DIRECTIONS FOR THIS TASK » Of all the lines below, return only those starting with the line holding "e ao 3º quadrimestre de 2025." and going on through the line holding "vogação de Decreto contas exercicio 2020.", exactly as written.

THE INPUT »
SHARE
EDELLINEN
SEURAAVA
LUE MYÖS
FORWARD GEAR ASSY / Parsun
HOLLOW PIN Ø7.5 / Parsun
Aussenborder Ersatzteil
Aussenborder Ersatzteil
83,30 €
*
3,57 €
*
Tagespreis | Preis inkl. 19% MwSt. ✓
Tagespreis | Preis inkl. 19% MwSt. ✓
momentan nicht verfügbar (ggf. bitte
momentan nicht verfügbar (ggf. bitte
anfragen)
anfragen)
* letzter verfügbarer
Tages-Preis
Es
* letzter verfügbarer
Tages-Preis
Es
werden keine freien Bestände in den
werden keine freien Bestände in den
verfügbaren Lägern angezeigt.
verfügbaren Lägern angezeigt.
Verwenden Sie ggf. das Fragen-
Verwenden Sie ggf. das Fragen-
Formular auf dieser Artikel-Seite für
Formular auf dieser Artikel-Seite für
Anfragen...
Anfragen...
...
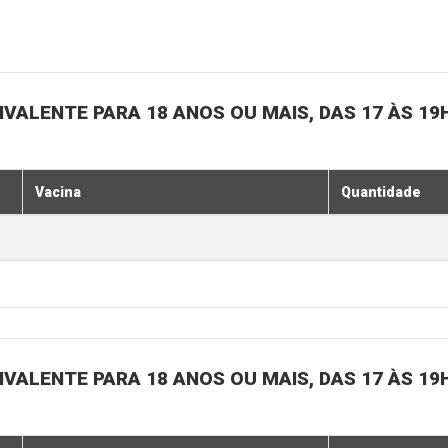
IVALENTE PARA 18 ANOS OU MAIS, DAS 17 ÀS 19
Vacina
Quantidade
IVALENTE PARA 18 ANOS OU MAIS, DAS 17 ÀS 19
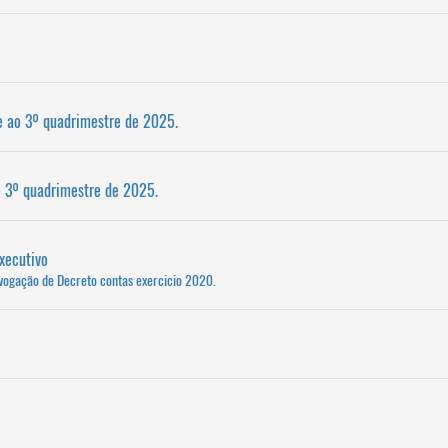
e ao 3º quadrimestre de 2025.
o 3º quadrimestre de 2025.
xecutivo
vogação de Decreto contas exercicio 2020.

TASK RESPONSE »
e ao 3º quadrimestre de 2025.
o 3º quadrimestre de 2025.
xecutivo
vogação de Decreto contas exercicio 2020.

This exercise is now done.